Each test consists of a retrieval, at certain depth percentage, for a given context length. The results are combined into a pivot table illustrating how well the model response was, judged by GPT-4. The scoring system is defined as

```
Score 1: The answer is completely unrelated to the reference.
Score 3: The answer has minor relevance but does not align with the reference.
Score 5: The answer has moderate relevance but contains inaccuracies.
Score 7: The answer aligns with the reference but has minor omissions.
Score 10: The answer is completely accurate and aligns perfectly with the reference.
```

I have slightly adjusted @gkamradt's visualization code to work for this project. The code can be found [here](/utils/visualize.ipynb). The raw results are found in `results/`.

### Qwen-1.5-4B @ 7k [RP]

Qwen doesn't have any attention optimizations (SHA, MHA, MQA, GQA), hence scaling contexts is super expensive in terms of VRAM :(

![](/img/qwen1.5-4b-rp.png)

### Qwen-1.5-7B @ 7k [RP]

Wish I could test how well this does at higher contexts, all Qwen 1.5 support contexts up to 32k in practice.

![](/img/qwen1.5-7b.png)

### Mistral-7B-Instruct-v0.2 @ 16k

This model is trained on 8k context but features a theoretical context window of up to 128k, made possible through sliding window attention.

![](/img/mistral_7b_16k.png)

### Mistral-7B-Instruct-v0.2 @ 16k [RP]

Using the retrieval priming technique from Anthropic, results improve **tremendously**.The model is capable of handling contexts exceeding 8k. However, its performance is characterized by volatility; it tends to either achieve flawless success or encounter complete failure.

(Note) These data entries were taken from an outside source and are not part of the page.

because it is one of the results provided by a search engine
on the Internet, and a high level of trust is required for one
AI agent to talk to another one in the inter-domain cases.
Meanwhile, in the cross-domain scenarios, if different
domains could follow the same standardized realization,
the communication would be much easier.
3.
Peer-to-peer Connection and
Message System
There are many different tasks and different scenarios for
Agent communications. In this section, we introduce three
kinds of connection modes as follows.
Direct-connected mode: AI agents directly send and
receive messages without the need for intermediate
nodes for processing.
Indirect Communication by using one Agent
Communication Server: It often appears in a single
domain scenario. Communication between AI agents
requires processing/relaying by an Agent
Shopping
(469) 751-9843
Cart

![](/img/mistral_7b_16k_rp.png)

### OpenChat 7B 3.5-1210 @ 8k

![](/img/openchat-3.5-1210_8k.png)

### OpenChat 7B 3.5-1210 @ 8k [RP]

![](/img/openchat-3.5-1210_8k_rp.png)

### Starling LM 7B Alpha @ 8k

Starling is finetuned from OpenChat 3.5 and is one of the best 7B models on Chatbot Arena.

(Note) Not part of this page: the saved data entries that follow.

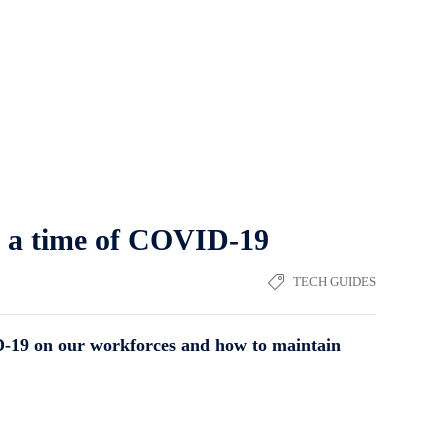
n a time of COVID-19
TECH GUIDES
D-19 on our workforces and how to maintain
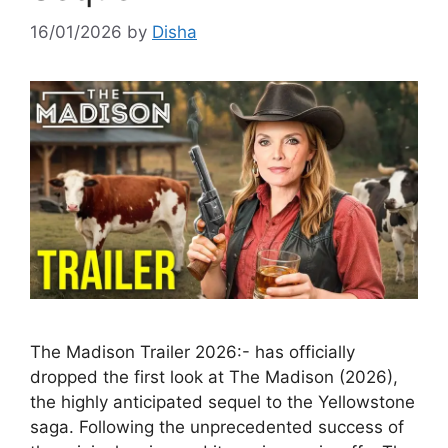
16/01/2026
by
Disha
The Madison Trailer 2026:- has officially
dropped the first look at The Madison (2026),
the highly anticipated sequel to the Yellowstone
saga. Following the unprecedented success of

![](/img/starling-lm-7b-alpha.png)

### Starling LM 7B Alpha @ 8k [RP]

![](/img/starling-lm-7b-alpha_rp.png)

### Toppy 7B @ 16k

![](/img/toppy-7b.png)

## Implementation

Just a quick note on the implementation. @gkamradt refactored and cleaned the code significantly since I originally started working on this. I don't plan to sync this with his more polished version. This code works fine but it's hacky.